**Work task:** Please copy the data below exactly, from its first line through the line holding "Điều chỉnh hướng", and skip the pictures.

[Records drawn from a dataset]
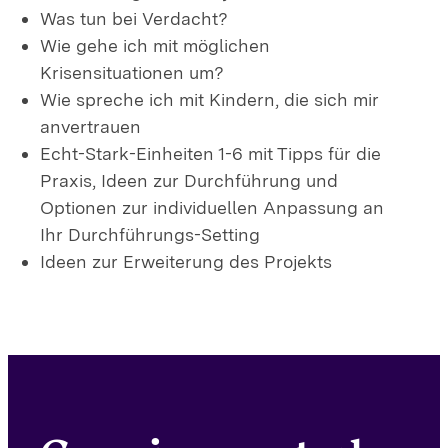
Was tun bei Verdacht?
Wie gehe ich mit möglichen
Krisensituationen um?
Wie spreche ich mit Kindern, die sich mir
anvertrauen
Echt-Stark-Einheiten 1-6 mit Tipps für die
Praxis, Ideen zur Durchführung und
Optionen zur individuellen Anpassung an
Ihr Durchführungs-Setting
Ideen zur Erweiterung des Projekts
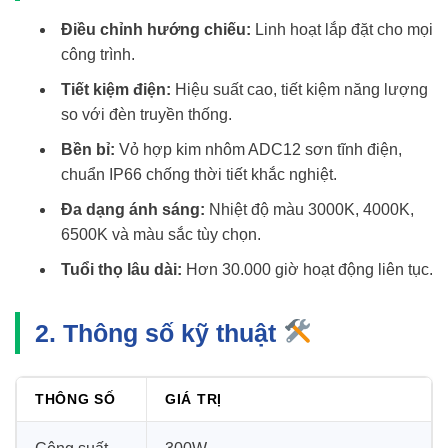
Điều chỉnh hướng chiếu:
Linh hoạt lắp đặt cho mọi
công trình.
Tiết kiệm điện:
Hiệu suất cao, tiết kiệm năng lượng
so với đèn truyền thống.
Bền bỉ:
Vỏ hợp kim nhôm ADC12 sơn tĩnh điện,
chuẩn IP66 chống thời tiết khắc nghiệt.
Đa dạng ánh sáng:
Nhiệt độ màu 3000K, 4000K,
6500K và màu sắc tùy chọn.
Tuổi thọ lâu dài:
Hơn 30.000 giờ hoạt động liên tục.
2. Thông số kỹ thuật
THÔNG SỐ
GIÁ TRỊ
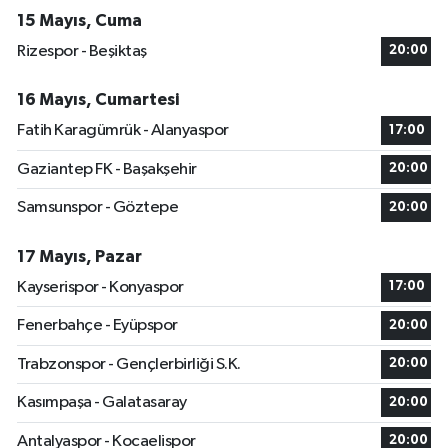
15 Mayıs, Cuma
Rizespor - Beşiktaş
20:00
16 Mayıs, Cumartesi
Fatih Karagümrük - Alanyaspor
17:00
Gaziantep FK - Başakşehir
20:00
Samsunspor - Göztepe
20:00
17 Mayıs, Pazar
Kayserispor - Konyaspor
17:00
Fenerbahçe - Eyüpspor
20:00
Trabzonspor - Gençlerbirliği S.K.
20:00
Kasımpaşa - Galatasaray
20:00
Antalyaspor - Kocaelispor
20:00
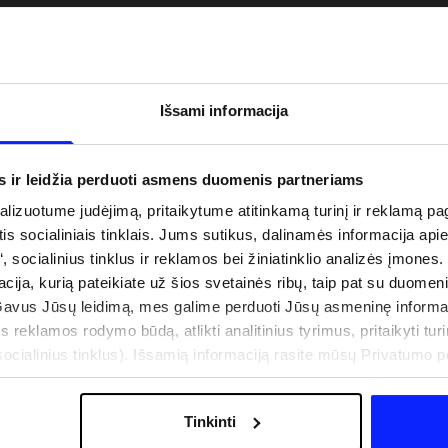
Išsami informacija
s ir leidžia perduoti asmens duomenis partneriams
izuotume judėjimą, pritaikytume atitinkamą turinį ir reklamą pag
is socialiniais tinklais. Jums sutikus, dalinamės informacija api
“, socialinius tinklus ir reklamos bei žiniatinklio analizės įmones.
acija, kurią pateikiate už šios svetainės ribų, taip pat su duomen
uo UV spindulių prie
Naujoji 4F teniso ir padelio kolekcija.
Gavus Jūsų leidimą, mes galime perduoti Jūsų asmeninę informa
būti dviguba: UPF
Sportinis funkcionalumas susitinka s
s reklamos rodymo būdą, atlikti analitinius tyrimus, pritaikyti turin
šiuolaikiniu stiliumi
cialinius tinklus). Išsamią informaciją rasite mūsų Privatumo poli
Tinkinti
IŠLAIDOS
PARDUOTUVIŲ ADRESAI
B2B
4F TEAM LOJALUMO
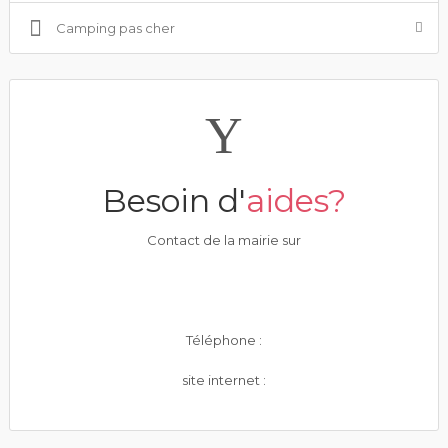
Camping pas cher
Besoin d'
aides?
Contact de la mairie sur
Téléphone :
site internet :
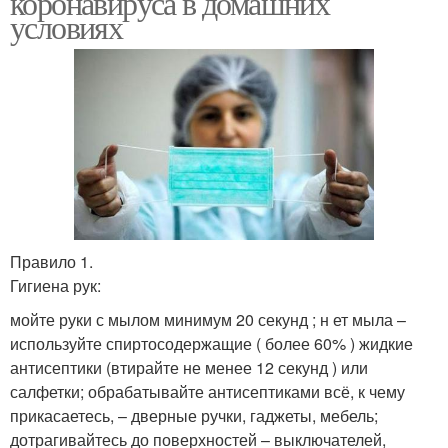
коронавируса в домашних
условиях
Правило 1.
Гигиена рук:
мойте руки с мылом минимум 20 секунд ; н ет мыла –
используйте спиртосодержащие ( более 60% ) жидкие
антисептики (втирайте не менее 12 секунд ) или
салфетки; обрабатывайте антисептиками всё, к чему
прикасаетесь, – дверные ручки, гаджеты, мебель;
дотрагивайтесь до поверхностей – выключателей,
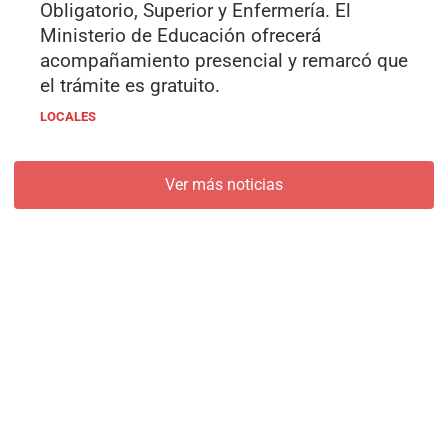
Obligatorio, Superior y Enfermería. El
Ministerio de Educación ofrecerá
acompañamiento presencial y remarcó que
el trámite es gratuito.
LOCALES
Ver más noticias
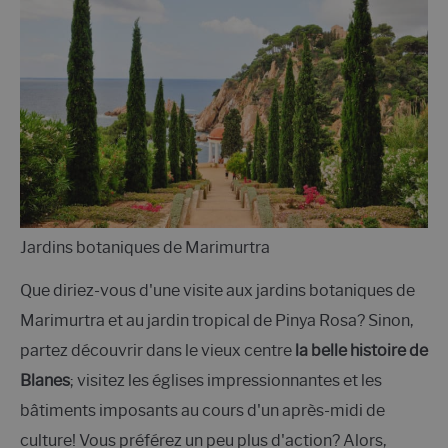
Jardins botaniques de Marimurtra
Que diriez-vous d'une visite aux jardins botaniques de
Marimurtra et au jardin tropical de Pinya Rosa? Sinon,
partez découvrir dans le vieux centre
la belle histoire de
Blanes
; visitez les églises impressionnantes et les
bâtiments imposants au cours d'un après-midi de
culture! Vous préférez un peu plus d'action? Alors,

**Result below:**
Was tun bei Verdacht?
Wie gehe ich mit möglichen
Krisensituationen um?
Wie spreche ich mit Kindern, die sich mir
anvertrauen
Echt-Stark-Einheiten 1-6 mit Tipps für die
Praxis, Ideen zur Durchführung und
Optionen zur individuellen Anpassung an
Ihr Durchführungs-Setting
Ideen zur Erweiterung des Projekts
Điều chỉnh hướng chiếu:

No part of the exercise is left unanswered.